Bill de Blasio’s Republican opponent, Joe Lhota, was a strong candidate. A lifelong New Yorker, he has vast private-sector experience, in finance and media. He had been Rudy Guiliani’s Deputy Mayor, and he ran New York City’s Metropolitan Transportation Authority, our nation’s largest mass-transit system. With time out for disasters like Sandy, that system gets millions of New Yorkers to work and play, on time, every day.
In normal times, a man like Joe would never have lost by 50%. That may have been the greatest landslide in any contested American election in which millions voted.
But these are not normal times. These are times when one of our two great political parties has forgotten the American Dream in a mad dash for ideological purity and the favor and money of the rich and powerful. So despite his impressive credentials, Joe Lhota lost big—maybe bigger than anyone else in our political history.
The public-relations folks and scientific demagogues who have taken over the Republican Party give the American Dream lip service. They’ve spent the last three decades trying to convince us that it means the “liberty” to beggar your neighbor, if you happen to be richer, smarter, stronger, better educated, or better connected.
But that’s not what it means at all. That sounds more like Nazi Germany than America. And what will our elite do with that kind of dream when their downtrodden, struggling and despised underlings stop following them? mine the ore and smelt the metals and assemble their private planes themselves? No matter. I guess they’ll just buy their planes from Canada, China and Brazil, as we devolve into a paper-shuffling society like London and Manhattan.
You would think the so-called “party of business” would know something about motivating people. But Lhota’s party has forgotten the central motivation that moves every one of us to work hard and improve our lots in life: our credible promise of a fair shake for all.
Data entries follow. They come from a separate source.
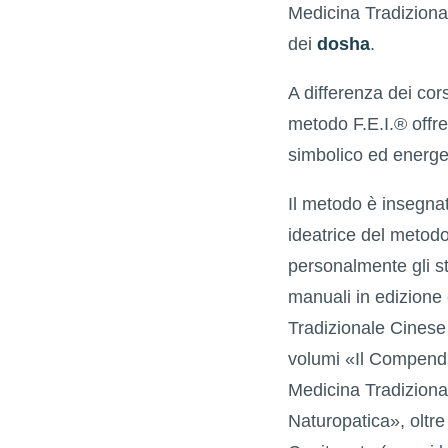
Medicina Tradiziona
dei
dosha
.
A differenza dei cors
metodo F.E.I.® offr
simbolico ed energe
Il metodo è insegna
ideatrice del metod
personalmente gli s
manuali in edizione 
Tradizionale Cinese 
volumi «Il Compendio
Medicina Tradiziona
Naturopatica», oltr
“All” is the key word here. It includes our poor and our near-poor—those who work two jobs just to survive and still suffer “food insecurity”—a euphemism for malnutrition or starvation—in the richest nation on Earth. It includes our struggling middle class and the people who lost their homes in the Crash of 2008, or in Sandy. It even includes the millions of undocumented immigrants who tend our gardens, make our beds, prepare our meals, build and clean our homes, cut our meat, and nanny our kids.
When we relax that promise, we all lose. And we can yet lose all. Thank you, New Jersey—and New York City (belatedly)—for reminding us of that promise and who we really are.